### WHAT IS EXPECTED:
Could you please return each line of the data that has the word "close"?

### DATA TO USE:
= = = =

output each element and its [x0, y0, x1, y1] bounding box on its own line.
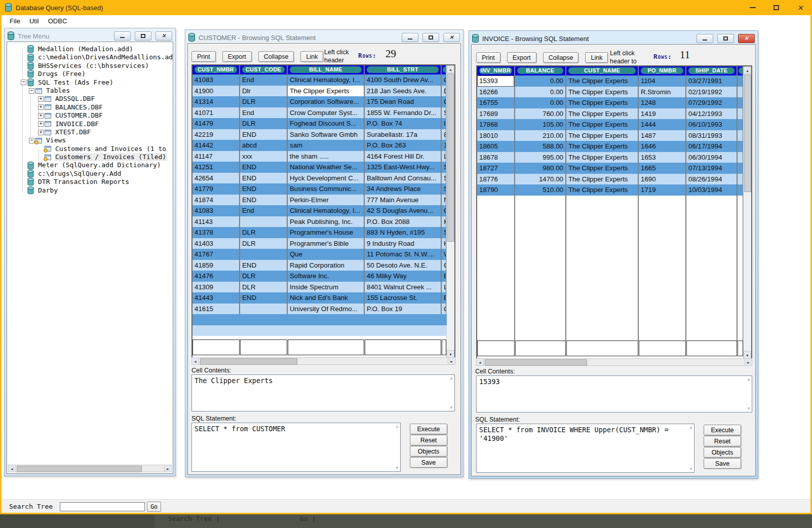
grid-cell[interactable]: 41779 [192, 183, 239, 195]
scroll-down-button[interactable]: ▼ [447, 350, 454, 358]
tree-item[interactable]: Customers and Invoices (1 to [8, 145, 172, 153]
column-header-partial[interactable] [738, 66, 743, 76]
invoice-close-button[interactable]: ✕ [738, 34, 755, 43]
grid-cell[interactable]: DLR [240, 96, 287, 107]
grid-cell[interactable]: 15393 [477, 76, 514, 87]
grid-cell[interactable]: 18790 [477, 184, 514, 196]
grid-cell[interactable]: S [442, 162, 446, 173]
grid-cell[interactable]: 41143 [192, 216, 239, 228]
grid-cell[interactable]: K [442, 216, 446, 228]
grid-cell[interactable]: 41083 [192, 205, 239, 216]
objects-button[interactable]: Objects [410, 446, 447, 457]
grid-cell[interactable]: H [442, 238, 446, 249]
customer-cell-contents-box[interactable]: The Clipper Experts ▲ ▼ [191, 374, 455, 411]
grid-cell[interactable]: End [240, 74, 287, 86]
scroll-down-button[interactable]: ▼ [744, 351, 751, 359]
column-header-BILL_STRT[interactable]: BILL_STRT [365, 65, 441, 74]
reset-button[interactable]: Reset [410, 435, 447, 445]
grid-cell[interactable]: 41314 [192, 96, 239, 107]
grid-cell[interactable]: C [442, 205, 446, 216]
grid-cell[interactable]: The Clipper Experts [566, 184, 638, 196]
tree-item[interactable]: +INVOICE.DBF [8, 120, 172, 128]
grid-cell[interactable]: END [240, 173, 287, 184]
grid-cell[interactable]: 9 Industry Road [365, 238, 441, 249]
grid-cell[interactable]: I [442, 118, 446, 129]
column-header-SHIP_DATE[interactable]: SHIP_DATE [686, 66, 737, 76]
grid-cell[interactable]: 41476 [192, 271, 239, 282]
minimize-button[interactable] [741, 0, 764, 15]
grid-cell[interactable]: 08/26/1994 [686, 174, 737, 185]
grid-cell[interactable]: The Clipper Experts [566, 76, 638, 87]
grid-cell[interactable]: 41403 [192, 238, 239, 249]
grid-cell[interactable]: C [442, 260, 446, 271]
grid-cell[interactable]: The Clipper Experts [288, 86, 364, 97]
grid-cell[interactable]: 46 Milky Way [365, 271, 441, 282]
grid-cell[interactable]: 41309 [192, 282, 239, 293]
tree-item[interactable]: Medallion (Medalion.add) [8, 45, 172, 53]
menu-item-odbc[interactable]: ODBC [44, 17, 72, 25]
grid-cell[interactable]: DLR [240, 271, 287, 282]
grid-cell[interactable]: END [240, 129, 287, 140]
grid-cell[interactable]: 18776 [477, 174, 514, 185]
tree-close-button[interactable]: ✕ [156, 31, 172, 41]
expand-box[interactable]: + [38, 96, 44, 102]
column-header-INV_NMBR[interactable]: INV_NMBR [477, 66, 514, 76]
grid-cell[interactable] [738, 76, 743, 87]
scroll-right-button[interactable]: ► [164, 465, 172, 472]
export-button[interactable]: Export [507, 52, 536, 63]
scroll-left-button[interactable]: ◄ [476, 358, 484, 366]
scroll-right-button[interactable]: ► [448, 357, 455, 365]
scrollbar-thumb[interactable] [744, 74, 751, 192]
grid-cell[interactable]: The Clipper Experts [566, 174, 638, 185]
grid-cell[interactable]: 06/10/1993 [686, 119, 737, 130]
expand-box[interactable]: + [38, 113, 44, 119]
save-button[interactable]: Save [410, 457, 447, 468]
grid-cell[interactable]: 18010 [477, 130, 514, 141]
grid-cell[interactable]: The Clipper Experts [566, 97, 638, 108]
grid-cell[interactable]: Clinical Hematology, I... [288, 74, 364, 86]
tree-item[interactable]: −Views [8, 136, 172, 144]
tree-hscrollbar[interactable]: ◄ ► [8, 465, 172, 472]
grid-cell[interactable]: E [442, 292, 446, 304]
customer-hscrollbar[interactable]: ◄ ► [191, 357, 455, 365]
grid-cell[interactable]: 510.00 [515, 184, 565, 196]
column-header-PO_NMBR[interactable]: PO_NMBR [639, 66, 685, 76]
grid-cell[interactable]: 155 Lacrosse St. [365, 292, 441, 304]
close-button[interactable]: ✕ [788, 0, 812, 15]
grid-cell[interactable]: S [442, 173, 446, 184]
grid-cell[interactable]: 883 N Hyden, #195 [365, 227, 441, 238]
grid-cell[interactable]: 1487 [639, 130, 685, 141]
grid-cell[interactable]: Hyck Development C... [288, 173, 364, 184]
scroll-down-icon[interactable]: ▼ [449, 405, 453, 410]
grid-cell[interactable]: 42219 [192, 129, 239, 140]
grid-cell[interactable]: the sham ..... [288, 151, 364, 162]
grid-cell[interactable]: Sanko Software Gmbh [288, 129, 364, 140]
customer-close-button[interactable]: ✕ [443, 33, 460, 42]
grid-cell[interactable]: DLR [240, 238, 287, 249]
invoice-cell-contents-box[interactable]: 15393 ▲ ▼ [476, 375, 752, 412]
grid-cell[interactable]: 07/29/1992 [686, 97, 737, 108]
grid-cell[interactable]: 1 [442, 140, 446, 151]
grid-cell[interactable]: 4164 Forest Hill Dr. [365, 151, 441, 162]
scroll-left-button[interactable]: ◄ [191, 357, 199, 365]
grid-cell[interactable]: END [240, 195, 287, 206]
grid-cell[interactable]: 07/13/1994 [686, 163, 737, 174]
grid-cell[interactable]: 03/27/1991 [686, 76, 737, 87]
grid-cell[interactable]: W [442, 249, 446, 260]
grid-cell[interactable]: Business Communic... [288, 183, 364, 195]
grid-cell[interactable] [738, 108, 743, 120]
collapse-button[interactable]: Collapse [258, 51, 294, 62]
grid-cell[interactable]: END [240, 292, 287, 304]
grid-cell[interactable]: 10/03/1994 [686, 184, 737, 196]
grid-cell[interactable]: The Clipper Experts [566, 119, 638, 130]
grid-cell[interactable]: Que [288, 249, 364, 260]
invoice-hscrollbar[interactable]: ◄ ► [476, 358, 752, 366]
grid-cell[interactable]: 16266 [477, 87, 514, 98]
column-header-CUST_NAME[interactable]: CUST_NAME [566, 66, 638, 76]
scrollbar-thumb[interactable] [200, 358, 297, 365]
grid-cell[interactable]: Perkin-Elmer [288, 195, 364, 206]
grid-cell[interactable]: 41147 [192, 151, 239, 162]
grid-cell[interactable]: C [442, 96, 446, 107]
grid-cell[interactable]: R.Stromin [639, 87, 685, 98]
tree-item[interactable]: BHSServices (c:\bhsservices) [8, 62, 172, 70]
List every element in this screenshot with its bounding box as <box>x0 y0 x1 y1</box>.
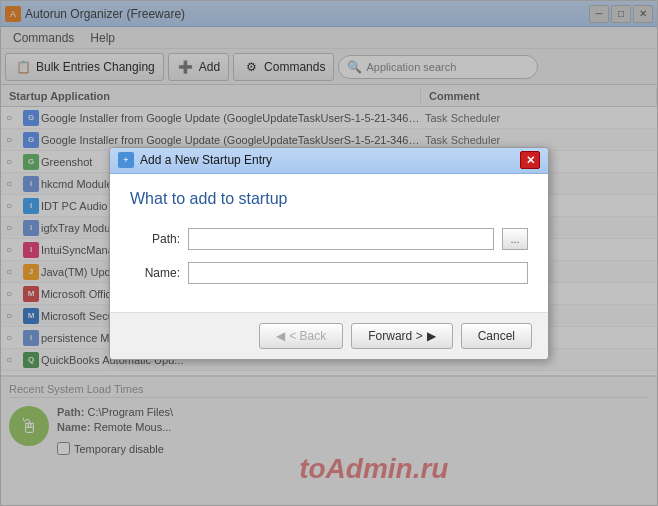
modal-name-label: Name: <box>130 266 180 280</box>
modal-title-bar: + Add a New Startup Entry ✕ <box>110 148 548 174</box>
cancel-button[interactable]: Cancel <box>461 323 532 349</box>
back-icon: ◀ <box>276 329 285 343</box>
modal-body: What to add to startup Path: ... Name: <box>110 174 548 312</box>
browse-button[interactable]: ... <box>502 228 528 250</box>
back-label: < Back <box>289 329 326 343</box>
modal-title-icon: + <box>118 152 134 168</box>
name-field: Name: <box>130 262 528 284</box>
cancel-label: Cancel <box>478 329 515 343</box>
forward-icon: ▶ <box>427 329 436 343</box>
modal-footer: ◀ < Back Forward > ▶ Cancel <box>110 312 548 359</box>
forward-button[interactable]: Forward > ▶ <box>351 323 452 349</box>
main-window: A Autorun Organizer (Freeware) ─ □ ✕ Com… <box>0 0 658 506</box>
modal-heading: What to add to startup <box>130 190 528 208</box>
forward-label: Forward > <box>368 329 422 343</box>
path-field: Path: ... <box>130 228 528 250</box>
modal-path-label: Path: <box>130 232 180 246</box>
modal-title-text: Add a New Startup Entry <box>140 153 272 167</box>
back-button[interactable]: ◀ < Back <box>259 323 343 349</box>
modal-close-button[interactable]: ✕ <box>520 151 540 169</box>
path-input[interactable] <box>188 228 494 250</box>
modal-title-left: + Add a New Startup Entry <box>118 152 272 168</box>
modal-overlay: + Add a New Startup Entry ✕ What to add … <box>1 1 657 505</box>
name-input[interactable] <box>188 262 528 284</box>
modal-dialog: + Add a New Startup Entry ✕ What to add … <box>109 147 549 360</box>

= = = =

### WRITTEN RESPONSE:
invoice-close-button[interactable]: ✕ [738, 34, 755, 43]
tree-close-button[interactable]: ✕ [156, 31, 172, 41]
close-button[interactable]: ✕ [788, 0, 812, 15]
customer-close-button[interactable]: ✕ [443, 33, 460, 42]
modal-close-button[interactable]: ✕ <box>520 151 540 169</box>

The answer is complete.